In the Ongoing Sexual Abuse Scandal, the Myth of the Studio System Endures

November 13, 2017 § 6 Comments

Louis B. Mayer in his Office

Amid the daily revelations of sex abuse and harassment by entertainment executives, I’ve noticed a large number of online commentators asking, “Why aren’t all meetings held in offices at the studios?”, and “Why don’t actresses refuse to meet producers/directors/actors in hotel rooms?” The implication that everyone has an office in a studio is laughable; a couple of years ago, I read an article by a producer who worked out of his car, which he recommended because he was always driving from one office to the next. As for actors being able to refuse a meeting in a hotel, it’s hardly possible when agents send them there via written instructions on agency letterhead. That these assumptions exist at all is proof the enduring myth of the studio system.

From 1911–the year the Nestor Company set up shop at Sunset and Gower–until the early 1960’s, studios were vertically integrated businesses containing everything necessary for the creation of movies. Each studio owned its equipment– cameras, lighting, props and costumes. Crew members, actors, screenwriters, directors and producers were full-time studio employees. (This explains why credit sequences on old movies are so short: you don’t need a credit if you have job security.) If stars and directors wanted to make films elsewhere, they had to be “loaned out” by the studios that held their contracts.
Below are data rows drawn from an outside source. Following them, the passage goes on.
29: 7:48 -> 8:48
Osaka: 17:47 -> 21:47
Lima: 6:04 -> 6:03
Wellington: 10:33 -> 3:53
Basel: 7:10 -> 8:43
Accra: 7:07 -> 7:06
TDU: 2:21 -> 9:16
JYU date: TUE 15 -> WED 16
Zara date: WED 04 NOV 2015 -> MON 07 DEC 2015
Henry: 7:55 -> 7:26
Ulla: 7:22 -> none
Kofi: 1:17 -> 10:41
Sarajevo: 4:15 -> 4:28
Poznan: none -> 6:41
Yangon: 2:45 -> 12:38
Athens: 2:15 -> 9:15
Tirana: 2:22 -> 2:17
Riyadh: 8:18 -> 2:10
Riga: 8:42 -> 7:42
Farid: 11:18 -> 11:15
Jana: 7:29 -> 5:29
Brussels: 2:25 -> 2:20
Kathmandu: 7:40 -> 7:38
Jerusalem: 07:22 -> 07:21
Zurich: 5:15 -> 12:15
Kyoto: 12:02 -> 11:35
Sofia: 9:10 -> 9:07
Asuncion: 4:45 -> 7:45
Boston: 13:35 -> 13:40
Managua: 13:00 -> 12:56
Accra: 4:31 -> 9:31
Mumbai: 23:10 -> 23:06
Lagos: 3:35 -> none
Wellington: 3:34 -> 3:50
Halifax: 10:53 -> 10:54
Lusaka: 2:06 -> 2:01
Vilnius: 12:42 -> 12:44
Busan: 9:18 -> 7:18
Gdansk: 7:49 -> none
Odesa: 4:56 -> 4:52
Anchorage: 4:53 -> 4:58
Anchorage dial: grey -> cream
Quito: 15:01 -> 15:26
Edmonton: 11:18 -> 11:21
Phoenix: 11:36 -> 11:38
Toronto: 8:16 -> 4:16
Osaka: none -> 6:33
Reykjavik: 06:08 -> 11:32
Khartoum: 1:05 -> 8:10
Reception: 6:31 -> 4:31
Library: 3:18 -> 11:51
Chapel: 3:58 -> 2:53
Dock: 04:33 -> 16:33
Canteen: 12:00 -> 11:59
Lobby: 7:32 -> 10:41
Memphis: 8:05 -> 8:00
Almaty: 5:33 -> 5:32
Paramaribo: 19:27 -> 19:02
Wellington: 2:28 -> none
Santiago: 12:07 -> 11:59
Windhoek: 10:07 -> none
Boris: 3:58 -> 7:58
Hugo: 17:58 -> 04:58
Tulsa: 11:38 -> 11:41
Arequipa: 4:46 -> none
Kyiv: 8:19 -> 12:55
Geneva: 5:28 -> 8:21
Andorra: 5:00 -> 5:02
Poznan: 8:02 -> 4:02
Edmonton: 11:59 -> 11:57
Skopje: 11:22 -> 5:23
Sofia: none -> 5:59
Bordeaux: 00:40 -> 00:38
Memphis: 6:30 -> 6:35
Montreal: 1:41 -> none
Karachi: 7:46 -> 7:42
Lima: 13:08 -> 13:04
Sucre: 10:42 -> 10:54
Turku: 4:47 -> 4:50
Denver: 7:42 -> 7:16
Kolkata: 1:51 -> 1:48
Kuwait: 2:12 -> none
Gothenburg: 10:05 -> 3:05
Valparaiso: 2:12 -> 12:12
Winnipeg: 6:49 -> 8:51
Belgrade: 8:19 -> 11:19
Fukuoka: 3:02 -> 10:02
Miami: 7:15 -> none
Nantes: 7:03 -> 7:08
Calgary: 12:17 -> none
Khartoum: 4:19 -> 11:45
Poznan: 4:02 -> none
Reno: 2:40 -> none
If they were not allowed, which was often the case, they had no recourse. The studio system favored those who preferred steady work to feast-or-famine opportunities. Though it often stifled creativity, it also fostered teamwork, consistency and an impressively large output.

Regardless of its merits and drawbacks, studio system has been dead for over fifty years, replaced by an army of freelancers, yet it’s alive and well in people’s minds. Until I convinced my mother that screenwriters now work at home, she thought they wrote in groups in cramped studio offices, probably on typewriters, but at least she’s old enough to remember when that was true. On social media, people with no memory of the studio system assume that “studios are mini-cities” where actors report for screen tests and meetings. In fact, casting is done by agencies, while meetings take place wherever people happen to be: at film festivals and press junkets, and on location. For a mobile population whose real office is often at home, doing business in hotels is unavoidable.

But let’s assume for the sake of argument that all meetings could take place in studio offices, as in days of yore. When Shirley Temple was summoned to Louis B. Mayer’s impressive office at MGM as a twelve-year-old, she probably thought she was safe. But Mayer, after telling Temple she would be the studio’s biggest star, promptly exposed himself to her.